McEvoy has a knack to figure out my implicatures -- only in a recent discussion
of the swans and ravens counterexamples, there was, I noticed on second reading
what I sent, that I wrote 'black' when I meant 'white' (or something like
that), and instead of correcting the typo, I tried to defend from McEvoy's apt
criticisms!
In his most recent, he notes some problems with my approach. The first, he
notes, is that
"this 'proof by implicature' is not proof of truth. At most 'implicature'
proves a meaning meant by someone, it does not prove what they meant is true
(because they meant it)."
On which I commented, inter alia,
"[Yet], except under very SPECIAL CIRCUMSTANCES, what one utterer implicates is
_false_."
I meant to say, of course:
i. ONLY under very special circumstances what one utterer implicates is false.
or
ii. Except under very special circumstances, what one utterer implicates is
true.
-- I was having in mind Grice's example in "Way of Words":
GRICE (to Strawson qua tutee): I expect you'll bring me a paper for next week.
STRAWSON: A newspaper?
Grice is flabbergasted at Strawson's query, and writes (Grice does) to the
effect that, only under very special circumstances, "would I, by uttering
'paper,' mean newspaper" -- in that scenario.
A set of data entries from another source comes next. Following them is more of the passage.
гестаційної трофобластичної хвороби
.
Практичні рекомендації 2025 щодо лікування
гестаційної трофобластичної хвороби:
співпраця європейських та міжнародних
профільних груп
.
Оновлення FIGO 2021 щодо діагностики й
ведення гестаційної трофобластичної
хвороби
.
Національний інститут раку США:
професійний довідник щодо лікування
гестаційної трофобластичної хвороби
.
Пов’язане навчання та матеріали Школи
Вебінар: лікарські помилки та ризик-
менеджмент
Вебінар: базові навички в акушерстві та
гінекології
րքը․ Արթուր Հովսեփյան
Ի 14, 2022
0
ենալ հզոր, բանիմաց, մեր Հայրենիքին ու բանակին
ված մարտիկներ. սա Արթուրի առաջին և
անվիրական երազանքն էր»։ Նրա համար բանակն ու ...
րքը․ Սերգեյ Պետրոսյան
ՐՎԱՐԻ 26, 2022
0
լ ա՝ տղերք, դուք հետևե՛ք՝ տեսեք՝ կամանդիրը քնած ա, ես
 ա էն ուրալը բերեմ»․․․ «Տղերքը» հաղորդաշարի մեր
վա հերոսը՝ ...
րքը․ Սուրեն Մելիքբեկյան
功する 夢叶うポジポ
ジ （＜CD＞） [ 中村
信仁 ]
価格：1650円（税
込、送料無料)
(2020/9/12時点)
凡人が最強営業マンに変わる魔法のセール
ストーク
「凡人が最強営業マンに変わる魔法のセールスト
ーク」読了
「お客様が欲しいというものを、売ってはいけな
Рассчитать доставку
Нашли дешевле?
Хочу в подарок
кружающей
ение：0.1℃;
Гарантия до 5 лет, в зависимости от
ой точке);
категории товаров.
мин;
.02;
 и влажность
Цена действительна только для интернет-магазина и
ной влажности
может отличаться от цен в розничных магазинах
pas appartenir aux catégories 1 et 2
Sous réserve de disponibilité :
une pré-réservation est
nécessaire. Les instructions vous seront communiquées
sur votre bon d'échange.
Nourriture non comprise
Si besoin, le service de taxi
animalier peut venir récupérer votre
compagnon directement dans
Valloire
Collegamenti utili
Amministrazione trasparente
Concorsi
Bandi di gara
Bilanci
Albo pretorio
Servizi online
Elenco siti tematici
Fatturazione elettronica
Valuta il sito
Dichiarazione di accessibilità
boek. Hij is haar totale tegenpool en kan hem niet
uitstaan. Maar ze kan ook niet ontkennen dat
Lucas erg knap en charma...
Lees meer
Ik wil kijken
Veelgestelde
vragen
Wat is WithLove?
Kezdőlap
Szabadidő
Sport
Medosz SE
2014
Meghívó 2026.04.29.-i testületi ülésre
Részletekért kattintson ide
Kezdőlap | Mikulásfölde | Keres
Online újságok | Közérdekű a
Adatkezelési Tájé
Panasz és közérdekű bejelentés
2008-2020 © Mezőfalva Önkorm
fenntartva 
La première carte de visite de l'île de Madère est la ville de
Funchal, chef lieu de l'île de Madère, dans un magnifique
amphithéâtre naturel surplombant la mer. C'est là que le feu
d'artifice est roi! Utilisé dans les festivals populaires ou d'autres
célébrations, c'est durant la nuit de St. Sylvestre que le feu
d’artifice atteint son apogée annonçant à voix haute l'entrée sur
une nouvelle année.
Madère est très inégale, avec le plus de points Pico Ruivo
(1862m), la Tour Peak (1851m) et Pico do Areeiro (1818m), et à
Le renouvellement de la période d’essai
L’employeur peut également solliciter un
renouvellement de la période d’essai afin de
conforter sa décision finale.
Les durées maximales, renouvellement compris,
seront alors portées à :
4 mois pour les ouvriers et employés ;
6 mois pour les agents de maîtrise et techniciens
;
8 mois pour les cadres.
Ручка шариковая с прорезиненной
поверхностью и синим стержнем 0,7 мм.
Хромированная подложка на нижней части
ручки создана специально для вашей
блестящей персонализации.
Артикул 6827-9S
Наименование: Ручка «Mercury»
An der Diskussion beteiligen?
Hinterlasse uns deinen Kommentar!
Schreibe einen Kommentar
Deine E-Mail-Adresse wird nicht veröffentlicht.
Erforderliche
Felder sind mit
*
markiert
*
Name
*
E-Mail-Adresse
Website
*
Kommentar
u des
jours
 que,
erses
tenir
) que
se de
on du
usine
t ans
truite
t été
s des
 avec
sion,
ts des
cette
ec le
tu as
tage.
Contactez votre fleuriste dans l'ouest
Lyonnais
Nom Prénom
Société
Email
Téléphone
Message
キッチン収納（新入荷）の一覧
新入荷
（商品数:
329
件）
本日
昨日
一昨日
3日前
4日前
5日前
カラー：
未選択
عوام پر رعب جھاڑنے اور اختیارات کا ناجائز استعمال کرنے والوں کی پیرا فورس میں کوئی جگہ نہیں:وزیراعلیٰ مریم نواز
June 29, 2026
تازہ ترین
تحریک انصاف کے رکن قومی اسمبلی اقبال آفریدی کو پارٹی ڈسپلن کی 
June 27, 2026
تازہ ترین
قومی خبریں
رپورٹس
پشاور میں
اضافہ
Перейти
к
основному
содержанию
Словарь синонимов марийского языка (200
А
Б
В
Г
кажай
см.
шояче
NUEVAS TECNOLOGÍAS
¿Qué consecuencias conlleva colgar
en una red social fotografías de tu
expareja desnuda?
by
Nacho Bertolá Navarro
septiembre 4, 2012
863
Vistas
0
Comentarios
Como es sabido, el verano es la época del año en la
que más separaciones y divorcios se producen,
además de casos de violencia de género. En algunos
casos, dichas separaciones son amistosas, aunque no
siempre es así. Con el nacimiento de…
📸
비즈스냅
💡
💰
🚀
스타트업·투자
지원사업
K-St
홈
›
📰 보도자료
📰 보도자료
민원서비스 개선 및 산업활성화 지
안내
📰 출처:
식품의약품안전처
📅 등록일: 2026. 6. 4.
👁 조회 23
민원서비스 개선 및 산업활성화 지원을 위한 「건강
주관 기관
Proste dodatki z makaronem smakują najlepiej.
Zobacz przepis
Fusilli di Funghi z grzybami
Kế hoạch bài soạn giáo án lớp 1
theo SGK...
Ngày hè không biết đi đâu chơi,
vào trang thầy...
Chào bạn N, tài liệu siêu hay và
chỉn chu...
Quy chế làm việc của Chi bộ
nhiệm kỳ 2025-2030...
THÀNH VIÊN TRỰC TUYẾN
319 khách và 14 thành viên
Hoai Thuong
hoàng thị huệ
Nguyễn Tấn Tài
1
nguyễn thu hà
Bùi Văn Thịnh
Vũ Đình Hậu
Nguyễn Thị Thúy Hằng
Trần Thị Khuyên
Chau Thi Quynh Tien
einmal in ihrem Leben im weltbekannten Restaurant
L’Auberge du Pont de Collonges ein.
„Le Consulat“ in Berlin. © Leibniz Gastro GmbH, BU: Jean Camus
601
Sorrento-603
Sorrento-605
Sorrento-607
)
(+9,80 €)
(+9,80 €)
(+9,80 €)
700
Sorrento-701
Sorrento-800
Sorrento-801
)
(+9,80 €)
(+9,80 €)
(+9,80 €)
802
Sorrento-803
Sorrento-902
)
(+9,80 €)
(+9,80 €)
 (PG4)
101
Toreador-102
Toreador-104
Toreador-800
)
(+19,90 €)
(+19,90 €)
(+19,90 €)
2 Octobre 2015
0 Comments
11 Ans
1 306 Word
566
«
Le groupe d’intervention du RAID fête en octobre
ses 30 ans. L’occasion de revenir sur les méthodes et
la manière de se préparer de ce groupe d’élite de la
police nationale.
He uses further eccentric
examples, using this charming phrase, "VERY SPECIAL CIRCUMSTANCES," to note
that there is no conventional link between an expression and what an utterer
means by it. ("Only other very special circumstances, would I mean that
Strawson is intelligent by uttering "It is raining,"" say).
So, this just for the record!
I should now have a look at McEvoy's latest post.